# An edge coloring problem for class two graphs

A proper edge $$k$$-coloring of a graph is an assignment of $$k$$ colors to the edges of the graph so that no two adjacent edges have the same color. The smallest integer $$k$$ such that $$G$$ has a proper edge $$k$$-coloring is the chromatic index of $$G$$.

Giving a simple graph $$G$$, the well-known Vizing's theorem tells us that the chromatic index of any simple graph $$G$$ is either $$\Delta(G)$$ or $$\Delta(G)+1$$. In particular, if the chromatic index of a graph $$G$$ is $$\Delta(G)+1$$, then we say that $$G$$ is of class two.

Suppose that $$G$$ is a graph of class two and $$\varphi$$ is a proper edge coloring using $$\Delta(G)+1$$ colors. I wonder whether there always exists an edge $$uv$$ such that $$\varphi(uv)\cup \{\varphi(e)~|~e~is~an~edge~adjacent~to~uv\}$$ covers all of the $$\Delta(G)+1$$ colors.

I guess the answer is yes, however, cannot find any source supporting this. If anyone knows some relative references or can prove or disprove this, please reply me. Thanks in advance.

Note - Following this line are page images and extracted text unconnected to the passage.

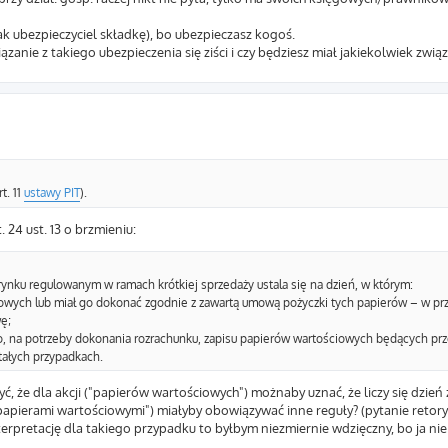
ak ubezpieczyciel składkę), bo ubezpieczasz kogoś.
zanie z takiego ubezpieczenia się ziści i czy będziesz miał jakiekolwiek zwią
t. 11
ustawy PIT
).
 24 ust. 13 o brzmieniu:
nku regulowanym w ramach krótkiej sprzedaży ustala się na dzień, w którym:
owych lub miał go dokonać zgodnie z zawartą umową pożyczki tych papierów – w pr
ę;
 na potrzeby dokonania rozrachunku, zapisu papierów wartościowych będących prz
tałych przypadkach.
yć, że dla akcji ("papierów wartościowych") możnaby uznać, że liczy się dzień 
papierami wartościowymi") miałyby obowiązywać inne reguły? (pytanie retor
interpretację dla takiego przypadku to byłbym niezmiernie wdzięczny, bo ja nie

• This is a homework level question, please try math.stackexchange.com, as this site is for researchers. Commented Sep 26, 2021 at 15:21

Let $$uv$$ be an edge colored by the last color, say $$\Delta+1$$. If $$uv$$ is incidence with all colors, then it is the required edge. So the only case is that every edge colored with $$\Delta+1$$ is not incident with some color in $$[\Delta]$$, and thus it can be recolored by that color. This results an edge $$\Delta$$-coloring, a contradiciton.